With his steely eyes on the trail ahead
Where so many unknown dangers wait,
He straddled his ever-faithful steed.

He pulled tight the strap on his hat of red
As four powerful legs began their gait
In pursuit of those bent with evil greed.

Together these two will track ‘em down,
The long miles and time will matter none,
Nor will the fierceness of the expected fight.

The chase will end when bad guys are found,
The fight will end by the setting Sun,
As the brave Ranger again protects what’s right.

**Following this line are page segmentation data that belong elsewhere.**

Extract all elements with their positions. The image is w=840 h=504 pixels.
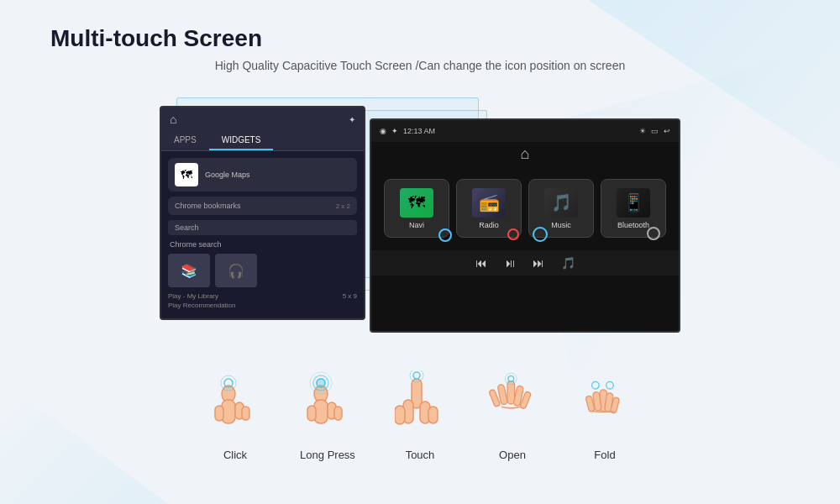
page-subtitle: High Quality Capacitive Touch Screen /Ca…	[50, 59, 790, 72]
play-rec: Play Recommendation	[168, 302, 357, 309]
gesture-touch: Touch	[391, 366, 449, 461]
svg-rect-20	[428, 407, 438, 423]
gesture-open: Open	[483, 366, 542, 461]
svg-rect-4	[242, 407, 249, 420]
play-size: 5 x 9	[343, 292, 357, 300]
thumb-books: 📚	[168, 254, 210, 287]
gesture-click: Click	[206, 366, 265, 461]
music-btn[interactable]: 🎵	[561, 256, 575, 270]
car-screen: ◉ ✦ 12:13 AM ☀ ▭ ↩ ⌂ 🗺 Navi	[370, 118, 680, 333]
navi-label: Navi	[409, 221, 424, 229]
fold-label: Fold	[594, 449, 615, 461]
car-app-grid: 🗺 Navi 📻 Radio 🎵 Music	[371, 166, 679, 246]
app-item-chrome: Chrome bookmarks 2 x 2	[168, 197, 357, 215]
car-status-left: ◉ ✦ 12:13 AM	[380, 127, 435, 135]
bluetooth-label: Bluetooth	[617, 221, 649, 229]
radio-icon: 📻	[472, 188, 506, 218]
car-bottom-bar: ⏮ ⏯ ⏭ 🎵	[371, 250, 679, 276]
gesture-fold: Fold	[575, 366, 634, 461]
car-top-bar: ◉ ✦ 12:13 AM ☀ ▭ ↩	[371, 120, 679, 142]
bluetooth-circle	[647, 227, 660, 240]
svg-rect-3	[215, 406, 223, 421]
svg-point-35	[592, 381, 600, 389]
navi-icon: 🗺	[400, 188, 433, 218]
app-name-maps: Google Maps	[205, 171, 350, 179]
home-icon: ⌂	[371, 142, 679, 166]
play-pause-btn[interactable]: ⏯	[504, 256, 516, 270]
svg-rect-19	[395, 406, 405, 424]
music-icon: 🎵	[544, 188, 578, 218]
app-item-maps: 🗺 Google Maps	[168, 158, 357, 192]
radio-circle	[507, 228, 519, 240]
car-app-navi[interactable]: 🗺 Navi	[384, 179, 449, 238]
bluetooth-icon: ✦	[391, 127, 398, 135]
android-top-bar: ⌂ ✦	[161, 108, 364, 131]
android-tabs: APPS WIDGETS	[161, 131, 364, 151]
svg-rect-11	[334, 407, 342, 420]
brightness-icon: ☀	[639, 127, 646, 135]
time-display: 12:13 AM	[403, 127, 435, 135]
open-icon	[483, 366, 542, 442]
click-label: Click	[223, 449, 247, 461]
maps-icon: 🗺	[175, 163, 198, 186]
car-app-radio[interactable]: 📻 Radio	[456, 179, 522, 238]
bluetooth-app-icon: 📱	[617, 188, 650, 218]
next-btn[interactable]: ⏭	[533, 256, 544, 270]
gesture-long-press: Long Press	[298, 366, 357, 461]
android-screen: ⌂ ✦ APPS WIDGETS 🗺 Google Maps Chrome bo…	[160, 106, 365, 320]
long-press-label: Long Press	[300, 449, 355, 461]
svg-point-21	[413, 372, 420, 379]
search-bar: Search	[168, 220, 357, 235]
touch-label: Touch	[406, 449, 435, 461]
long-press-icon	[298, 366, 357, 442]
touch-icon	[391, 366, 449, 442]
navi-circle	[438, 228, 452, 242]
car-status-right: ☀ ▭ ↩	[639, 127, 670, 135]
open-label: Open	[499, 449, 526, 461]
svg-point-36	[606, 381, 614, 389]
music-circle	[533, 227, 548, 242]
car-app-music[interactable]: 🎵 Music	[528, 179, 594, 238]
tab-widgets[interactable]: WIDGETS	[209, 131, 274, 150]
play-label: Play - My Library	[168, 292, 218, 300]
svg-rect-10	[307, 406, 316, 421]
click-icon	[206, 366, 265, 442]
tab-apps[interactable]: APPS	[161, 131, 209, 150]
back-icon: ↩	[664, 127, 670, 135]
thumb-headphones: 🎧	[215, 254, 257, 287]
screen-icon: ▭	[651, 127, 659, 135]
radio-label: Radio	[479, 221, 499, 229]
gestures-row: Click Long Press	[50, 366, 790, 461]
fold-icon	[575, 366, 634, 442]
chrome-search-label: Chrome search	[168, 240, 357, 249]
gps-icon: ◉	[380, 127, 386, 135]
prev-btn[interactable]: ⏮	[475, 256, 487, 270]
android-body: 🗺 Google Maps Chrome bookmarks 2 x 2 Sea…	[161, 151, 364, 316]
page-title: Multi-touch Screen	[50, 25, 790, 52]
music-label: Music	[551, 221, 571, 229]
app-row-media: 📚 🎧	[168, 254, 357, 287]
play-row: Play - My Library 5 x 9	[168, 292, 357, 300]
car-app-bluetooth[interactable]: 📱 Bluetooth	[601, 179, 666, 238]
screens-container: ⌂ ✦ APPS WIDGETS 🗺 Google Maps Chrome bo…	[160, 97, 680, 341]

(Note: This is grandson Ethan, age 2, 1996
and the new rocking horse I made for him.)

Hey! Wait for Me!

Dennis C. Orvis

It was fall, again, in New England
When we visited our Daughters’ family.
The Foliage was so very special,
Much like our Grandchildren, who numbered three.
Anticipation runs extra high
When loving Grandparents are bearing gifts, of course.
The little one got a big surprise,
I made for him a beautiful, wooden Rocking Horse.
It was exciting, to say the least
And I planned a photo of the riding three.
Just as my camera came in focus
I heard a voice call out, “Hey! Wait for me!”
Before the flash could do its’ thing,
Their agile Mother swiftly saddled on behind.
And there it was four on a horse!
And I captured this wonderful moment in time.

Daughter LeAnn and three Grandchildren
l-r Adam, Emma and Ethan
Note: Photo taken in 1996
Written in November 2006
And I love it!

I'm Going To Disney!

Dennis C. Orvis

“I’m going to Disney!” She said at age three.
Causing shock waves from her Mother and laughter from her bigger brother.

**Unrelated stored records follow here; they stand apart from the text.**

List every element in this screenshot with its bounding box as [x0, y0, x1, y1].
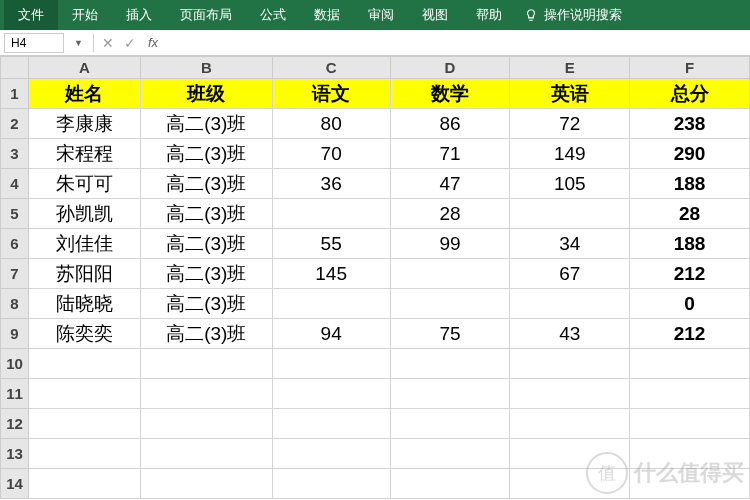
- tab-page-layout[interactable]: 页面布局: [166, 0, 246, 30]
- cell[interactable]: 高二(3)班: [140, 169, 272, 199]
- tab-formulas[interactable]: 公式: [246, 0, 300, 30]
- row-header[interactable]: 11: [1, 379, 29, 409]
- col-header-F[interactable]: F: [630, 57, 750, 79]
- cell[interactable]: 47: [390, 169, 510, 199]
- cell-B1[interactable]: 班级: [140, 79, 272, 109]
- cell[interactable]: 朱可可: [29, 169, 141, 199]
- cell[interactable]: 0: [630, 289, 750, 319]
- cell[interactable]: [510, 379, 630, 409]
- cell[interactable]: 145: [272, 259, 390, 289]
- tab-insert[interactable]: 插入: [112, 0, 166, 30]
- cell[interactable]: [630, 379, 750, 409]
- cell[interactable]: [272, 289, 390, 319]
- cell[interactable]: 94: [272, 319, 390, 349]
- cell[interactable]: 212: [630, 259, 750, 289]
- row-header[interactable]: 10: [1, 349, 29, 379]
- cell[interactable]: [29, 469, 141, 499]
- fx-icon[interactable]: fx: [140, 35, 166, 50]
- cell[interactable]: 290: [630, 139, 750, 169]
- cell[interactable]: 99: [390, 229, 510, 259]
- cell[interactable]: [390, 259, 510, 289]
- row-header[interactable]: 14: [1, 469, 29, 499]
- cell[interactable]: [390, 409, 510, 439]
- cell[interactable]: 刘佳佳: [29, 229, 141, 259]
- cell[interactable]: 238: [630, 109, 750, 139]
- col-header-E[interactable]: E: [510, 57, 630, 79]
- cell[interactable]: [390, 379, 510, 409]
- cell[interactable]: 43: [510, 319, 630, 349]
- cell[interactable]: 陆晓晓: [29, 289, 141, 319]
- cell[interactable]: 陈奕奕: [29, 319, 141, 349]
- row-header[interactable]: 6: [1, 229, 29, 259]
- cell[interactable]: 苏阳阳: [29, 259, 141, 289]
- cell[interactable]: [630, 469, 750, 499]
- row-header[interactable]: 13: [1, 439, 29, 469]
- cell[interactable]: 71: [390, 139, 510, 169]
- cell[interactable]: [510, 439, 630, 469]
- namebox-dropdown-icon[interactable]: ▼: [68, 38, 89, 48]
- cell[interactable]: 86: [390, 109, 510, 139]
- cell[interactable]: [140, 469, 272, 499]
- tell-me-search[interactable]: 操作说明搜索: [516, 6, 630, 24]
- row-header[interactable]: 9: [1, 319, 29, 349]
- cancel-formula-icon[interactable]: ✕: [102, 35, 114, 51]
- cell[interactable]: 高二(3)班: [140, 319, 272, 349]
- tab-view[interactable]: 视图: [408, 0, 462, 30]
- cell[interactable]: 55: [272, 229, 390, 259]
- cell[interactable]: [510, 469, 630, 499]
- cell[interactable]: 72: [510, 109, 630, 139]
- row-header[interactable]: 2: [1, 109, 29, 139]
- row-header[interactable]: 1: [1, 79, 29, 109]
- cell[interactable]: [272, 409, 390, 439]
- confirm-formula-icon[interactable]: ✓: [124, 35, 136, 51]
- name-box[interactable]: [4, 33, 64, 53]
- cell[interactable]: 28: [630, 199, 750, 229]
- row-header[interactable]: 3: [1, 139, 29, 169]
- cell[interactable]: 宋程程: [29, 139, 141, 169]
- cell-D1[interactable]: 数学: [390, 79, 510, 109]
- cell[interactable]: [510, 289, 630, 319]
- tab-data[interactable]: 数据: [300, 0, 354, 30]
- cell[interactable]: [390, 349, 510, 379]
- cell[interactable]: [272, 379, 390, 409]
- cell[interactable]: [140, 349, 272, 379]
- cell[interactable]: [510, 199, 630, 229]
- cell[interactable]: [510, 349, 630, 379]
- cell[interactable]: 188: [630, 169, 750, 199]
- cell[interactable]: 李康康: [29, 109, 141, 139]
- tab-review[interactable]: 审阅: [354, 0, 408, 30]
- cell-E1[interactable]: 英语: [510, 79, 630, 109]
- cell[interactable]: [630, 409, 750, 439]
- cell[interactable]: [390, 469, 510, 499]
- cell[interactable]: [140, 409, 272, 439]
- cell-C1[interactable]: 语文: [272, 79, 390, 109]
- cell[interactable]: [272, 439, 390, 469]
- cell[interactable]: 高二(3)班: [140, 289, 272, 319]
- cell[interactable]: [272, 349, 390, 379]
- cell[interactable]: [272, 469, 390, 499]
- cell[interactable]: 75: [390, 319, 510, 349]
- row-header[interactable]: 7: [1, 259, 29, 289]
- select-all-corner[interactable]: [1, 57, 29, 79]
- cell[interactable]: [390, 439, 510, 469]
- formula-input[interactable]: [166, 30, 750, 55]
- cell[interactable]: [630, 349, 750, 379]
- row-header[interactable]: 12: [1, 409, 29, 439]
- cell[interactable]: 孙凯凯: [29, 199, 141, 229]
- cell[interactable]: 188: [630, 229, 750, 259]
- cell[interactable]: 高二(3)班: [140, 139, 272, 169]
- cell[interactable]: 28: [390, 199, 510, 229]
- cell[interactable]: [272, 199, 390, 229]
- cell[interactable]: 149: [510, 139, 630, 169]
- cell[interactable]: 高二(3)班: [140, 199, 272, 229]
- cell[interactable]: [630, 439, 750, 469]
- col-header-B[interactable]: B: [140, 57, 272, 79]
- cell[interactable]: 高二(3)班: [140, 229, 272, 259]
- col-header-D[interactable]: D: [390, 57, 510, 79]
- cell[interactable]: 105: [510, 169, 630, 199]
- cell[interactable]: [29, 439, 141, 469]
- row-header[interactable]: 8: [1, 289, 29, 319]
- col-header-C[interactable]: C: [272, 57, 390, 79]
- cell[interactable]: 高二(3)班: [140, 259, 272, 289]
- cell[interactable]: [390, 289, 510, 319]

“I’m going to Disney!” She said at age three.
Her Daddy said, “Who told you that?” She sweetly smiled, “Bob, the Cat!”

“I’m going to Disney!” She said at age three.
Telling every neighbor living near her house. “I’m going to Disney and see Mickey Mouse!”

“I’m going to Disney!” She said at age three.
She told Mike the mailman every day. Telling store workers and shoppers along the way.

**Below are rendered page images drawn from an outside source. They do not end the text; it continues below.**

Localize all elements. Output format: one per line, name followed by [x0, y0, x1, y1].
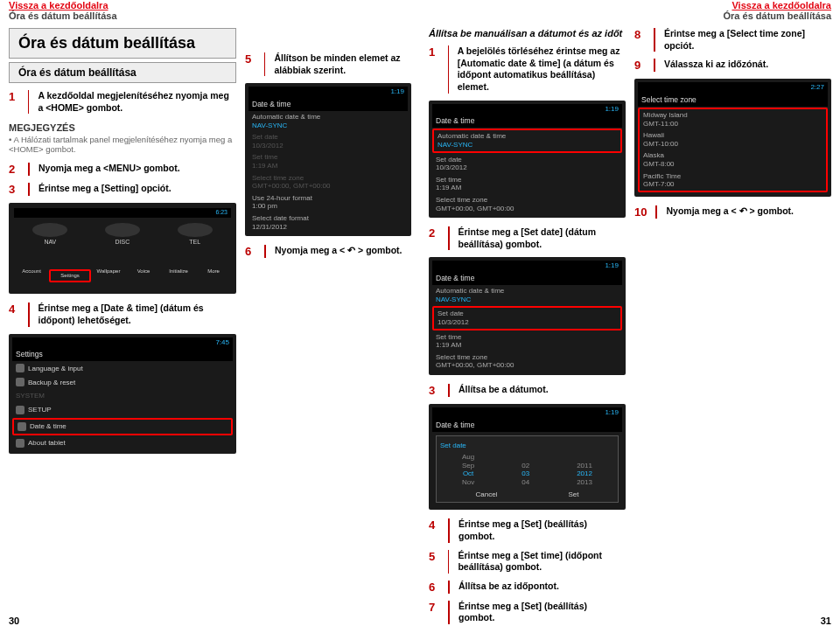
step-3: 3Érintse meg a [Setting] opciót. [9, 183, 236, 196]
step-6: 6Nyomja meg a < ↶ > gombot. [245, 245, 411, 258]
step-r8: 8Érintse meg a [Select time zone] opciót… [634, 28, 831, 52]
step-r2: 2Érintse meg a [Set date] (dátum beállít… [429, 226, 626, 250]
header-crumb-r: Óra és dátum beállítása [429, 10, 831, 21]
page-number-right: 31 [821, 616, 831, 626]
screenshot-r1: 1:19 Date & time Automatic date & timeNA… [429, 101, 626, 219]
step-r9: 9Válassza ki az időzónát. [634, 59, 831, 72]
step-4: 4Érintse meg a [Date & time] (dátum és i… [9, 303, 236, 326]
screenshot-r2: 1:19 Date & time Automatic date & timeNA… [429, 257, 626, 375]
screenshot-timezone: 2:27 Select time zone Midway IslandGMT-1… [634, 79, 831, 197]
note-title: MEGJEGYZÉS [9, 122, 236, 133]
step-r3: 3Állítsa be a dátumot. [429, 384, 626, 397]
page-number-left: 30 [9, 616, 19, 626]
header-home-link[interactable]: Vissza a kezdőoldalra [9, 0, 411, 10]
step-r10: 10Nyomja meg a < ↶ > gombot. [634, 205, 831, 219]
step-2: 2Nyomja meg a <MENU> gombot. [9, 163, 236, 176]
header-home-link-r[interactable]: Vissza a kezdőoldalra [429, 0, 831, 10]
step-1: 1A kezdőoldal megjelenítéséhez nyomja me… [9, 90, 236, 114]
screenshot-settings: 7:45 Settings Language & input Backup & … [9, 334, 236, 454]
step-5: 5Állítson be minden elemet az alábbiak s… [245, 52, 411, 76]
screenshot-home: 6:23 NAV DISC TEL Account Settings Wallp… [9, 203, 236, 294]
screenshot-r3: 1:19 Date & time Set date AugSepOctNov 0… [429, 404, 626, 510]
subtitle-box: Óra és dátum beállítása [9, 62, 236, 83]
step-r6: 6Állítsa be az időpontot. [429, 581, 626, 594]
step-r1: 1A bejelölés törléséhez érintse meg az [… [429, 45, 626, 94]
note-body: • A Hálózati tartalmak panel megjeleníté… [9, 135, 236, 154]
screenshot-datetime: 1:19 Date & time Automatic date & timeNA… [245, 83, 411, 236]
page-title-box: Óra és dátum beállítása [9, 28, 236, 59]
step-r4: 4Érintse meg a [Set] (beállítás) gombot. [429, 518, 626, 542]
step-r5: 5Érintse meg a [Set time] (időpont beáll… [429, 550, 626, 574]
header-crumb: Óra és dátum beállítása [9, 10, 411, 21]
step-r7: 7Érintse meg a [Set] (beállítás) gombot. [429, 601, 626, 624]
sub-heading: Állítsa be manuálisan a dátumot és az id… [429, 28, 626, 38]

“I’m going to Disney!” She said at age three.
And she did. What do you think of that? If there’s a problem see Bob the Cat!

November 2006
Granddaughter Emma Rose photo – 1994

Dennis C. Orvis

Should there be a day we don’t think of you, it would be as rare
as Spring without Flowers, foliage without color,
birds that never sing, or Zoos’ without a single bear.

We cannot imagine Spring without flowers,
Foliage without color, Birds that never sing,
or Zoos’ without bears.

We cannot imagine a day we don’t think of you,
You are the beauty of the flowers, You are the foliage in the fall,
You are the music of the birds, And the teddy bear in our hearts.

You make such a huge part of our life so extra wonderful.
So you see, Dear Daughter, as you celebrate this important day,
It may be your birthday, but you have always been our present…

…and we love you very, very much. Mom and Dad

October 16, 2009

The Mountain Stream


The dancing ripples of the mountain stream gave away its hiding place,
Like soft laughter, giggling among the moss covered rocks,
Deep in a small rain forest of birch, maple and oaks of algae green,
Where fallen trees are bridges for turkeys and the fox.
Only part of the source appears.